The FTC's Sam Levine warned other firms should "take note" after the Fashion Nova settlement


New guidelines also warn firms against practices such as displaying reviews in a "misleading" way, or only soliciting comments from people likely to provide praise. They also say companies must treat positive and negative reviews the same.

Agency officials are also working with the UK's Competition and Markets Authority on its probe of online reviews on platforms such as Amazon and Google.

The government attention has started to push companies to address the worst behaviour, experts say. Amazon for example, last year finally suspended some major sellers that had been accused of soliciting fake reviews, reportedly acting after prodding from the FTC.

"Regulators are…. trying to tackle the manipulation, but it's actually quite hard," says Prof Brett Hollenbeck of the UCLA Anderson School of Management, who found that sellers solicited fake reviews for some 4.5 million Amazon products in 2020.

"Given the importance that we have learned that reviews make for people's purchase decisions, there's a very strong incentive for a company to manipulate the ratings and reviews they're getting."

Keith Nealon is chief executive of BazaarVoice, a Texas-based company that works with more than 13,000 brands, handling more than 100 million reviews a year.

He says his team, which consists of 1,200 full-time employees and hundreds of part-time moderators, typically rejects about 8% of reviews after automated screening for fakes, due to issues like profanity and irrelevance - if the comments refer to shipping, for example, rather than the product.

But he says simply suppressing bad reviews is a "limited" practice industry-wide.
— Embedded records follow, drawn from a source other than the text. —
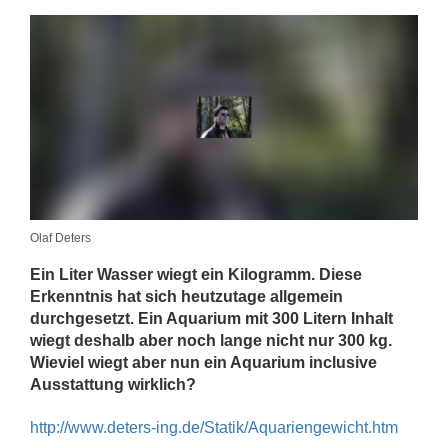
Olaf Deters
Ein Liter Wasser wiegt ein Kilogramm. Diese
Erkenntnis hat sich heutzutage allgemein
durchgesetzt. Ein Aquarium mit 300 Litern Inhalt
wiegt deshalb aber noch lange nicht nur 300 kg.
Wieviel wiegt aber nun ein Aquarium inclusive
Ausstattung wirklich?
http://www.deters-ing.de/Statik/Aquariengewicht.htm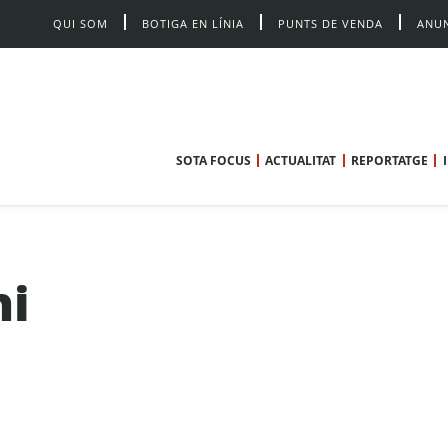
QUI SOM
BOTIGA EN LÍNIA
PUNTS DE VENDA
ANUN
SOTA FOCUS
ACTUALITAT
REPORTATGE
ni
His firm, which did not work with Fashion Nova, requires clients to allow comments to flow through regardless of star ratings.

He is hopeful that scrutiny by regulators will help to convince brands of what his firm has long-advised: that allowing poor reviews to be published can build trust in the brand and confidence in online shopping.
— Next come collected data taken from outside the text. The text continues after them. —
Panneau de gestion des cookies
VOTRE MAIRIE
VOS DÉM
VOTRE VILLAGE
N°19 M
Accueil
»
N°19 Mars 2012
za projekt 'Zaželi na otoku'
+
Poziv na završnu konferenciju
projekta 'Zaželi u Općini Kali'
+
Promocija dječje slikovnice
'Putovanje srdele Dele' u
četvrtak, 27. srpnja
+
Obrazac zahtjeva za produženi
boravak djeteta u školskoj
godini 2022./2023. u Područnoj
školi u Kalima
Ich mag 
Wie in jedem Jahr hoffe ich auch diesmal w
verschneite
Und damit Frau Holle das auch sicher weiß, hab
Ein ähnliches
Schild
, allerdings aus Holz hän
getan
"This is moving the industry in the right direction which we welcome," he says.

Lauren Curry says it is increasingly hard to tell what brands are legitimate


For some shoppers, however, the damage has been done.
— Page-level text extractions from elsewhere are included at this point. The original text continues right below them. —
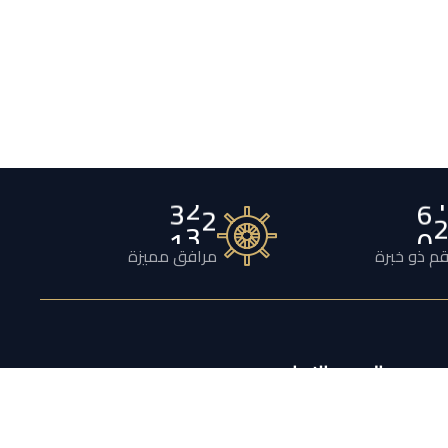
1
3
2
0
م ذو خبرة
مرافق مميزة
النشرة الإخبارية
اشترك لتلقي عروض أسبوعية ومعلومات قيّمة
والمزيد.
Former Fashion Nova customer Lauren Curry tried to alert the clothier to a missing order in 2017 - only to have her complaints scrubbed from the firm's social media sites. The 29-year-old from South Carolina says the experience permanently soured her perception of Fashion Nova - and made her wary of unfamiliar companies promoted on social media.

"You don't know who's legit," she says.

As for Nathaniel, after more online research he did purchase another printer. But this time, he says, he didn't buy until seeing it in person.

"We live in a time with a real lack of trust," he says. "Before, it used to be something that was really easy to say, 'Hey - it's a high review. I can go buy it.' Now it's kind of muddied."